“Ecrire une nouvelle histoire pour le groupe Bernard”
JA : Pourquoi cette ouverture de capital ?
JPB : Depuis quelques années, je cherchais une solution pour pérenniser le groupe. Je n’ai aucune intention de me retirer. Mais l’investissement d’un partenaire financier partageant nos valeurs nous était indispensable pour nous ouvrir de nouvelles perspectives et écrire une nouvelle histoire pour le groupe. C’est le message que j’ai fait suivre à mes collaborateurs. Aujourd’hui, nous avons environ 2 400 employés. Ils sont dans le groupe parce qu’ils ont confiance en notre stratégie.

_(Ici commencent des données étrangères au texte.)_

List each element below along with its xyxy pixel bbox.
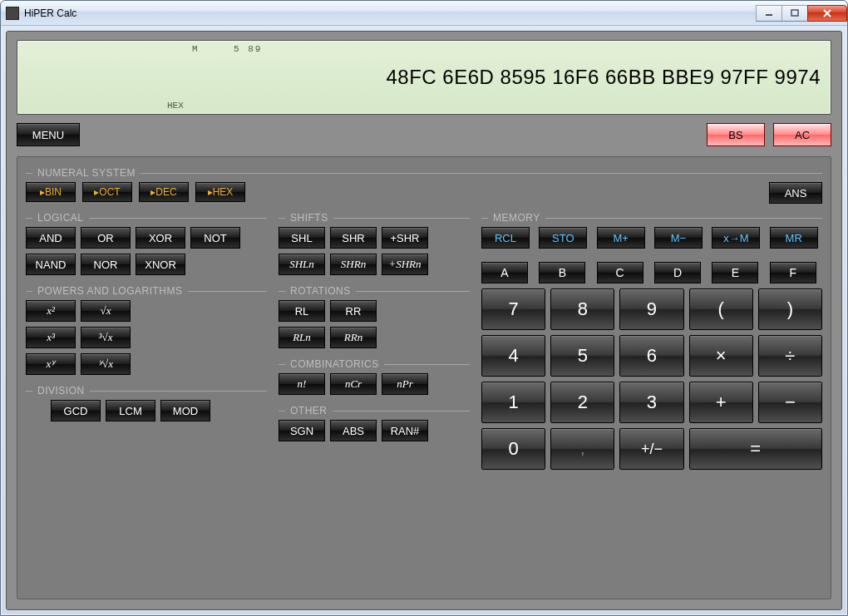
key-2[interactable]: 2 <box>550 382 614 423</box>
sqrt-button[interactable]: √x <box>81 300 131 322</box>
key-5[interactable]: 5 <box>550 335 614 377</box>
nand-button[interactable]: NAND <box>26 254 76 275</box>
logical-label: LOGICAL <box>26 212 267 224</box>
key-7[interactable]: 7 <box>481 288 545 330</box>
rcl-button[interactable]: RCL <box>481 227 530 249</box>
bin-button[interactable]: ▸BIN <box>26 182 76 202</box>
app-window: HiPER Calc M 5 89 HEX 48FC 6E6D 8595 16F… <box>0 0 848 616</box>
npr-button[interactable]: nPr <box>382 373 428 395</box>
hex-a-button[interactable]: A <box>481 262 528 283</box>
ncr-button[interactable]: nCr <box>330 373 377 395</box>
abs-button[interactable]: ABS <box>330 420 377 441</box>
key-subtract[interactable]: − <box>758 382 822 423</box>
rotations-label: ROTATIONS <box>279 285 470 297</box>
mr-button[interactable]: MR <box>770 227 818 249</box>
and-button[interactable]: AND <box>26 227 76 249</box>
mod-button[interactable]: MOD <box>160 400 210 421</box>
display: M 5 89 HEX 48FC 6E6D 8595 16F6 66BB BBE9… <box>17 40 831 115</box>
xy-button[interactable]: xʸ <box>26 353 76 375</box>
hex-c-button[interactable]: C <box>597 262 643 283</box>
menu-button[interactable]: MENU <box>17 123 80 146</box>
key-lparen[interactable]: ( <box>689 288 753 330</box>
key-divide[interactable]: ÷ <box>758 335 822 377</box>
indicator-digits: 5 89 <box>234 44 262 54</box>
key-9[interactable]: 9 <box>619 288 683 330</box>
key-comma[interactable]: , <box>550 428 614 470</box>
key-rparen[interactable]: ) <box>758 288 822 330</box>
key-4[interactable]: 4 <box>481 335 545 377</box>
cbrt-button[interactable]: ³√x <box>81 327 131 348</box>
close-button[interactable] <box>807 5 847 22</box>
key-6[interactable]: 6 <box>619 335 683 377</box>
xor-button[interactable]: XOR <box>136 227 185 249</box>
memory-label: MEMORY <box>481 212 822 224</box>
key-multiply[interactable]: × <box>689 335 753 377</box>
hex-f-button[interactable]: F <box>770 262 816 283</box>
allclear-button[interactable]: AC <box>773 123 831 146</box>
hex-d-button[interactable]: D <box>654 262 701 283</box>
key-add[interactable]: + <box>689 382 753 423</box>
or-button[interactable]: OR <box>81 227 131 249</box>
oct-button[interactable]: ▸OCT <box>82 182 132 202</box>
fact-button[interactable]: n! <box>279 373 325 395</box>
lcm-button[interactable]: LCM <box>106 400 155 421</box>
shln-button[interactable]: SHLn <box>279 254 325 275</box>
client-area: M 5 89 HEX 48FC 6E6D 8595 16F6 66BB BBE9… <box>6 31 842 610</box>
shl-button[interactable]: SHL <box>279 227 325 249</box>
mplus-button[interactable]: M+ <box>597 227 645 249</box>
xnor-button[interactable]: XNOR <box>136 254 185 275</box>
pshrn-button[interactable]: +SHRn <box>382 254 428 275</box>
shr-button[interactable]: SHR <box>330 227 377 249</box>
dec-button[interactable]: ▸DEC <box>139 182 189 202</box>
key-plusminus[interactable]: +/− <box>619 428 683 470</box>
minimize-button[interactable] <box>756 5 782 22</box>
shrn-button[interactable]: SHRn <box>330 254 377 275</box>
key-equals[interactable]: = <box>689 428 822 470</box>
key-3[interactable]: 3 <box>619 382 683 423</box>
not-button[interactable]: NOT <box>190 227 240 249</box>
ans-button[interactable]: ANS <box>769 182 822 204</box>
rr-button[interactable]: RR <box>330 300 377 322</box>
rl-button[interactable]: RL <box>279 300 325 322</box>
key-1[interactable]: 1 <box>481 382 545 423</box>
powers-label: POWERS AND LOGARITHMS <box>26 285 267 297</box>
sgn-button[interactable]: SGN <box>279 420 325 441</box>
app-icon <box>6 7 19 20</box>
nor-button[interactable]: NOR <box>81 254 131 275</box>
sto-button[interactable]: STO <box>539 227 587 249</box>
mminus-button[interactable]: M− <box>654 227 703 249</box>
hex-button[interactable]: ▸HEX <box>195 182 245 202</box>
window-title: HiPER Calc <box>24 7 76 19</box>
pshr-button[interactable]: +SHR <box>382 227 428 249</box>
hex-b-button[interactable]: B <box>539 262 585 283</box>
indicator-m: M <box>192 44 198 54</box>
svg-rect-1 <box>791 10 798 16</box>
ran-button[interactable]: RAN# <box>382 420 428 441</box>
hex-e-button[interactable]: E <box>712 262 758 283</box>
maximize-button[interactable] <box>781 5 808 22</box>
yroot-button[interactable]: ʸ√x <box>81 353 131 375</box>
gcd-button[interactable]: GCD <box>51 400 101 421</box>
comb-label: COMBINATORICS <box>279 358 470 370</box>
key-0[interactable]: 0 <box>481 428 545 470</box>
other-label: OTHER <box>279 405 470 416</box>
xtom-button[interactable]: x→M <box>712 227 760 249</box>
display-value: 48FC 6E6D 8595 16F6 66BB BBE9 97FF 9974 <box>387 66 821 89</box>
shifts-label: SHIFTS <box>279 212 470 224</box>
key-8[interactable]: 8 <box>550 288 614 330</box>
division-label: DIVISION <box>26 385 267 397</box>
titlebar: HiPER Calc <box>1 1 847 26</box>
numeral-label: NUMERAL SYSTEM <box>26 167 822 179</box>
indicator-mode: HEX <box>167 101 184 111</box>
rln-button[interactable]: RLn <box>279 327 325 348</box>
rrn-button[interactable]: RRn <box>330 327 377 348</box>
x2-button[interactable]: x² <box>26 300 76 322</box>
x3-button[interactable]: x³ <box>26 327 76 348</box>
backspace-button[interactable]: BS <box>707 123 765 146</box>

JA : Aucune intention de vous retirer…
JPB : Pas du tout. Disons que mes enfants ne se destinent pas forcément à reprendre la main et que, moi-même, ne suis pas en position de confier le bébé. Ce n’était ni un impératif, ni une contrainte financière. Mais, si j’étais constructeur, j’hésiterais à donner plus de responsabilités à un distributeur qui vient de passer la soixantaine. Je suis un passionné et depuis plus de trente ans que je dirige le groupe, j’ai toujours cherché à construire quelque chose. J’ai eu beaucoup de projets. Certains ont réussi. D’autres non. Cette ouverture de capital est vraiment l’opportunité d’étendre nos possibles. Je suis assez excité par ce que nous sommes en train de réaliser.
JA : Par le passé, vous avez déjà procédé à des ouvertures du capital…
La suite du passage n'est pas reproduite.